The flesh you so fancifully fry

The meat in your mouth

As you savour the flavour

Of murder »

The Smiths, Meat is murder, 1985.

Sucré ou salé ? Entrée ou dessert ? Bénin ou « Grave » ? Le monde ne se divise pas si aisément en deux catégories selon Julia Ducournau dans ce premier long-métrage. Il faut apprendre à mettre un peu de tout dans son assiette, varier les saveurs pour éveiller les papilles et aiguiser l’appétit. Après visionnage des parties les plus crues, certains auront trouvé le festin cannibale bien indigeste, allant jusqu’à rendre le contenu de leur précédent repas au fond de la cuvette. Ce n’est pas le cas du jury du festival de Gerardmer qui a choisi de lui accorder toutes ses étoiles, quand bien même la réalisatrice se défend-elle de réduire son film au strict champ horrifique.

Il faut dire qu’elle bouffe à tous les râteliers la réalisatrice : « body horror », chronique sociale, film/ déterminisme (à bien des égards, « Grave » flirte avec les problématiques de Céline Sciamma). On rajoutera un soupçon de comédie (froide), un peu de purée en entrée, un chouïa de kératine pour encombrer le tube digestif et de bons gros morceaux de viande en plat de résistance. Côté barbaque, elle va se fournir directement à l’école vétérinaire Saint-Exupéry : de pénétration anale bovine en dissections canines, on peut dire que l’endroit ne manque pas d’animaux sur lesquels les futurs praticiens pourront se faire la main. Julia Ducournau choisit de montrer à l’écran les meilleurs morceaux de cet apprentissage histoire de nous mettre sans tarder le nez dedans, comme un avant-goût de l’os qu’elle s’apprête à ronger. Elle nous fait entrer sur les lieux en même temps que Justine, bien vite larguée sur un parking désert au pied des barres d’immeubles de la cité universitaire.

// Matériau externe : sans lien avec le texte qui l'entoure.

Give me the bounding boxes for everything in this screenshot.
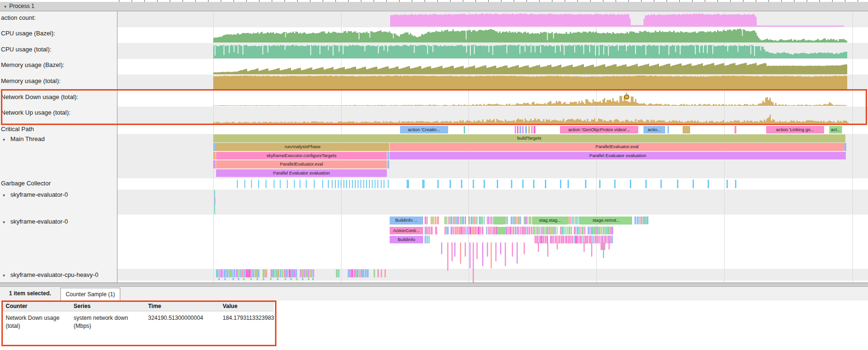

Elle a l’air un peu perdue la pauvre avec sa grosse valise, petit animal effrayé par la dimension des lieux. Il y a chez Garance Marillier ce physique de petit oiseau frêle qui rend insoupçonnable son appétit intérieur en sommeil. Elle demeure d’abord dans l’expectative, sans trop savoir à quelle sauce elle va être mangée. « Le plus bel âge » disait ce film de Didier Haudepin, dont on sentait poindre dans le titre toute l’ironie de la formule accolée aux pénibles cérémonies de bizutage. Ce rite de passage va occuper l’essentiel de la première partie du film : Réveil en pleine nuit, séances d’humiliations publiques, ingestion de nourriture non-identifiée, pour la petite végétalienne suivant la tradition familiale, c’est évidemment se faire violence que de se soumettre à de pareilles pratiques transgressives.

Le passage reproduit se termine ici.